I’m working with dplyr
today and ran into something that annoys me often.
If I have a number of operations to do in repeatedly on a dataframe, its useful to put them in a function. However because of R’s lazy evaluation, using dplyr
operations in a function requires the use of quo
and !!
operations that honestly are a big pain to deal with.
R puts you in the scenario where you either have to use quo
and !!
all the time or revert to the less-than-desirable base df$
syntax if you want to put things in functions.
What I want is to be able to use functions, but also never have to leave the nice “lazy” way of doing things. So I tried out DataFramesMeta
to see if Julia is better than R at this.
function new100(df, x)
transform(df, x = 100)
end
df = DataFrame(rand(5,5))
new100(df, :y)
# makes a new column :x
│ Row │ x1 │ x2 │ x3 │ x4 │ x5 │ x │
├─────┼──────────┼──────────┼────────────┼───────────┼───────────┼─────┤
│ 1 │ 0.804735 │ 0.864846 │ 0.575764 │ 0.790783 │ 0.671446 │ 100 │
│ 2 │ 0.462695 │ 0.83796 │ 0.00718302 │ 0.566886 │ 0.36546 │ 100 │
│ 3 │ 0.905707 │ 0.387376 │ 0.550329 │ 0.0816239 │ 0.422751 │ 100 │
│ 4 │ 0.251054 │ 0.109737 │ 0.828423 │ 0.382226 │ 0.474074 │ 100 │
│ 5 │ 0.136172 │ 0.326156 │ 0.826901 │ 0.137245 │ 0.0502391 │ 100 │
I understand that the code for DataFramesMeta is already pretty difficult, with a lot of complicated parsing and macro code.

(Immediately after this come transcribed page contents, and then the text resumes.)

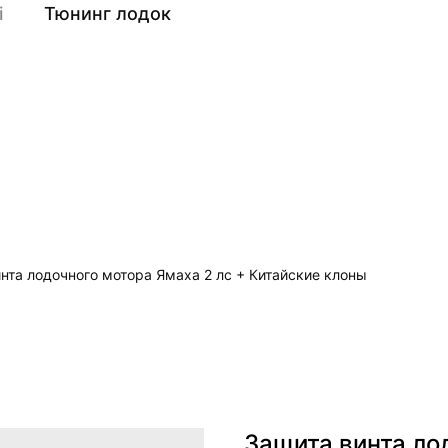
i
Тюнинг лодок
a
нта лодочного мотора Ямаха 2 лс + Китайские клоны
Защита винта ло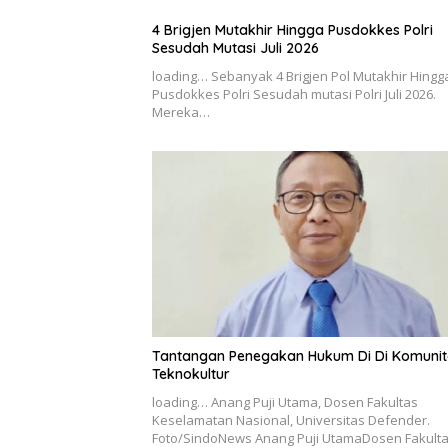
4 Brigjen Mutakhir Hingga Pusdokkes Polri
Sesudah Mutasi Juli 2026
loading… Sebanyak 4 Brigjen Pol Mutakhir Hingg
Pusdokkes Polri Sesudah mutasi Polri Juli 2026.
Mereka…
Tantangan Penegakan Hukum Di Di Komunit
Teknokultur
loading… Anang Puji Utama, Dosen Fakultas
Keselamatan Nasional, Universitas Defender.
Foto/SindoNews Anang Puji UtamaDosen Fakult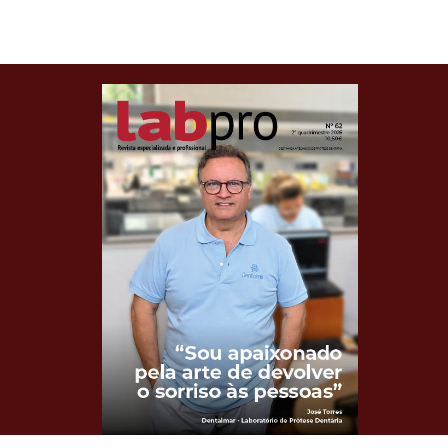
Clique para ler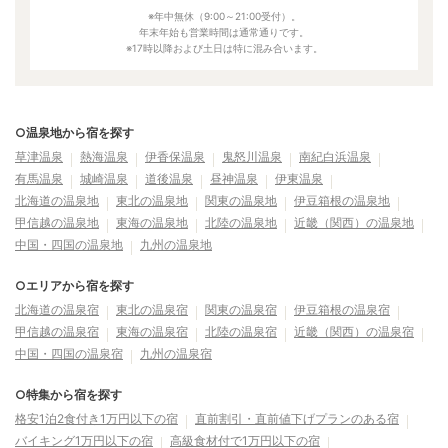
※年中無休（9:00～21:00受付）。
年末年始も営業時間は通常通りです。
※17時以降および土日は特に混み合います。
○温泉地から宿を探す
草津温泉
熱海温泉
伊香保温泉
鬼怒川温泉
南紀白浜温泉
有馬温泉
城崎温泉
道後温泉
昼神温泉
伊東温泉
北海道の温泉地
東北の温泉地
関東の温泉地
伊豆箱根の温泉地
甲信越の温泉地
東海の温泉地
北陸の温泉地
近畿（関西）の温泉地
中国・四国の温泉地
九州の温泉地
○エリアから宿を探す
北海道の温泉宿
東北の温泉宿
関東の温泉宿
伊豆箱根の温泉宿
甲信越の温泉宿
東海の温泉宿
北陸の温泉宿
近畿（関西）の温泉宿
中国・四国の温泉宿
九州の温泉宿
○特集から宿を探す
格安1泊2食付き1万円以下の宿
直前割引・直前値下げプランのある宿
バイキング1万円以下の宿
高級食材付で1万円以下の宿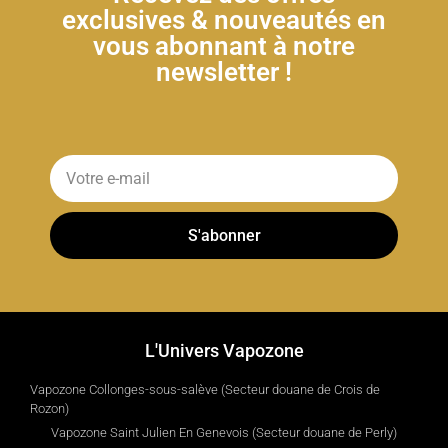
exclusives & nouveautés en
vous abonnant à notre
newsletter !
S'abonner
L'Univers Vapozone
Vapozone Collonges-sous-salève (Secteur douane de Crois de
Rozon)
Vapozone Saint Julien En Genevois (Secteur douane de Perly)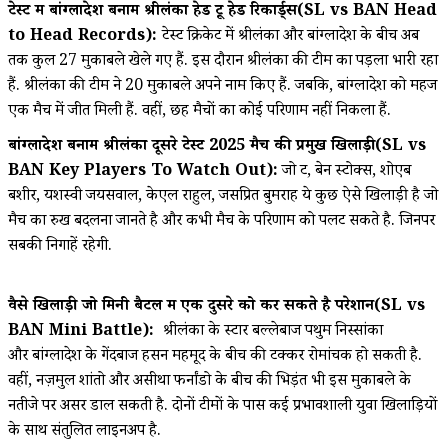
टेस्ट में बांग्लादेश बनाम श्रीलंका हेड टू हेड रिकार्ड्स(SL vs BAN Head
to Head Records):
टेस्ट क्रिकेट में श्रीलंका और बांग्लादेश के बीच अब
तक कुल 27 मुकाबले खेले गए हैं. इस दौरान श्रीलंका की टीम का पड़ला भारी रहा
हैं. श्रीलंका की टीम ने 20 मुकाबले अपने नाम किए हैं. जबकि, बांग्लादेश को महज
एक मैच में जीत मिली हैं. वहीं, छह मैचों का कोई परिणाम नहीं निकला हैं.
बांग्लादेश बनाम श्रीलंका दूसरे टेस्ट 2025 मैच की प्रमुख खिलाड़ी(SL vs
BAN Key Players To Watch Out):
जो रूट, बेन स्टोक्स, शोएब
बशीर, यशस्वी जयसवाल, केएल राहुल, जसप्रित बुमराह ये कुछ ऐसे खिलाड़ी है जो
मैच का रुख बदलना जानते है और कभी मैच के परिणाम को पलट सकते है. जिनपर
सबकी निगाहें रहेगी.
वैसे खिलाड़ी जो मिनी बैटल में एक दुसरे को कर सकते है परेशान(SL vs
BAN Mini Battle):
श्रीलंका के स्टार बल्लेबाज पथुम निस्सांका
और बांग्लादेश के गेंदबाज हसन महमूद के बीच की टक्कर रोमांचक हो सकती है.
वहीं, नज़मुल शांतो और असीथा फर्नांडो के बीच की भिड़ंत भी इस मुकाबले के
नतीजे पर असर डाल सकती है. दोनों टीमों के पास कई प्रभावशाली युवा खिलाड़ियों
के साथ संतुलित लाइनअप है.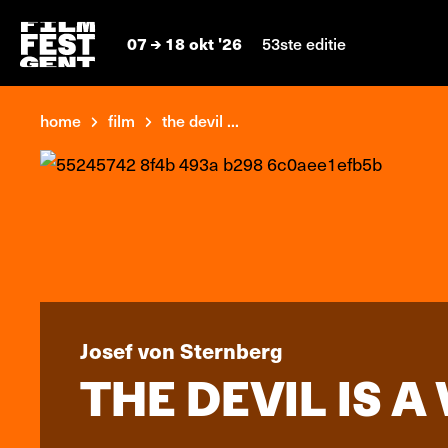
07
18 okt '26
53ste editie
home
film
the devil ...
Josef von Sternberg
THE DEVIL IS 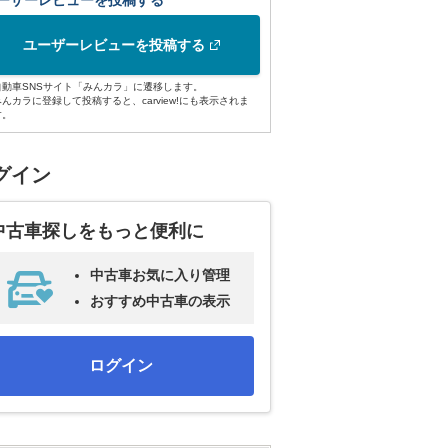
ーザーレビューを投稿する
ユーザーレビューを投稿する
自動車SNSサイト「みんカラ」に遷移します。
みんカラに登録して投稿すると、carview!にも表示されま
す。
グイン
中古車探しをもっと便利に
中古車お気に入り管理
おすすめ中古車の表示
ログイン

Is what I want possible to do now with DataFramesMeta and Lazy? Is it a feasible feature to add?
Edit: I remembered that I posted the exact same thing earlier Replicating a useful Stata Workflow with DataFramesMeta
Keeping it for posterity and searchability.
The takeaway is that this would require a PR to work.